Edward Hallowell L&B Keynote

Shine: Using Brain Science to Get Imagination and the Best from Your Students
Edward M. Hallowell, MD

http://www.drhallowell.com/crazy-busy/

He has dyslexia and ADHD.

How can we help students do more than they know they are capable of?

Read "A Walk in the Rain with a Brain." I have it, if you're interested in reading it.

The gist of the book is that there is no such thing as "smart." No brain is the same, no brain is the best.

How do we help children find their own brain's special way?

[Hallowell: There are two times in the world of ADD. Now, and not now. There's a test next wednesday - not now! Those with attention surplus disorder are busily blocking out their study time. :)]

Support is the difference between the prison population and the Nobel Prize winners.

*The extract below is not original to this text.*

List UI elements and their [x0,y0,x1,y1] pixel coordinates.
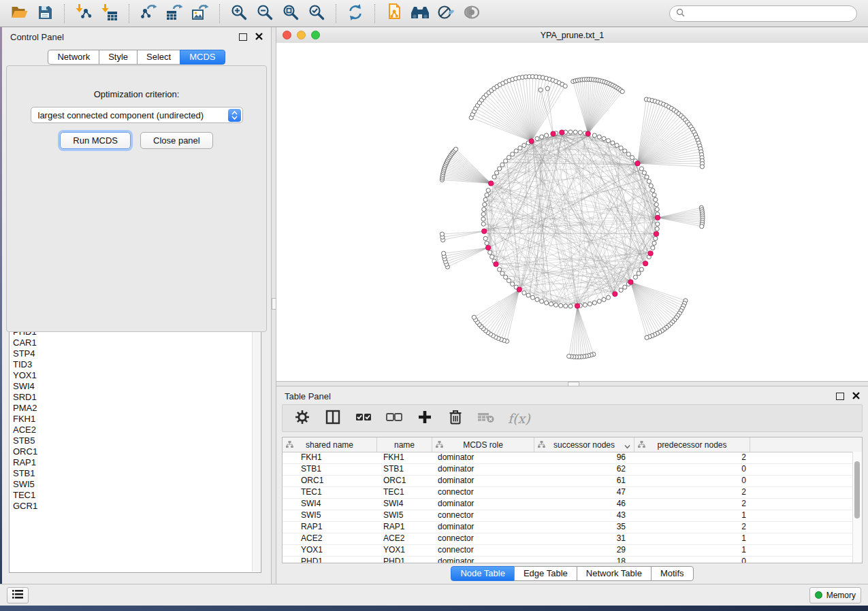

Schools and teachers saved his life. Psychotic father, alcoholic mother, learning disability, adhd, etc. You save lives as dramatically as surgeons do.

The pyramid model
- Rests on the assumption that the children who will do best in life are the ones who do best every step along the way
- This is a terrible tyranny that has gripped the imagination of parents and warped childhood

Shine

1. Connect
- at its most distilled, we call it love. Love drives growth better than anything else. The best gift we can give our children is a childhood rich with positive interpersonal connections. It's free and infinite in supply! It's really sad that people trivialize this. Love is a tough sell.
- at the moment you become a parent you physiologically change, you enter into a permanent state of psychosis, you go crazy with love. This love leads you to do crazy things - give up time, money, dignity. We live in this state of madness the rest of our lives. That bond is the spinal column of a happy child. It is your greatest ally, trust it!
- connection within the family. Connection and conflict go hand-in-hand. The opposite of connection is indifference. By all means have conflict, just try to work it out and minimize bloodshed. Have family dinners, read together, have fun together. It's good for our brains! Make time for them.
- connection with friends. Pick and choose carefully. Talk to kids about friendship.
- connection to school. How do you feel when you walk in the door? Do you feel safe? Do you feel welcome? Is there someone there and something you're looking forward to?
- connection to nature. Go out and play, get outdoors, make up your games, get out there and come back for dinner. Get a pet.
- connection to the past. Not just history books. All kids ought to do a grandparent project.
- connection to clubs, groups, organizations.
- a spiritual connection. Beyond dogma to what you cannot see, cannot prove. Intuition. Reserve a forum for kids to speculate and wonder in a context of joy, not fear and guilt. Wonder together.
- connection with self.
- notice how rich all of this sounds? This is the stuff life is made of, and it's all free.

2. Play
- the connected child necessarily moves to step 2.
- not just recess. Any activity in which your imagination lights up. The more you play, the more your brain grows.
- great teachers light up the imagination. Ask questions. How? Why? Anything that you pose as a question instantly engages the imagination. Question, question.
- More prestige and pay than a doctor for teachers in Finland. All engaging the imagination, teaching problem-solving all the time. The teachers are so good that they end up leading the world.
- flow
- if you want to help your students find their brain's special way, engage the imagination
- great teachers balance structure and novelty. Too much structure and it's boring, too much novelty and it's chaos.

3. Work, Practice
- best way to get kids to do this is to spend lots of time on connect and play!
- great teachers sweeten the process, so that kids are working hard in spite of themselves.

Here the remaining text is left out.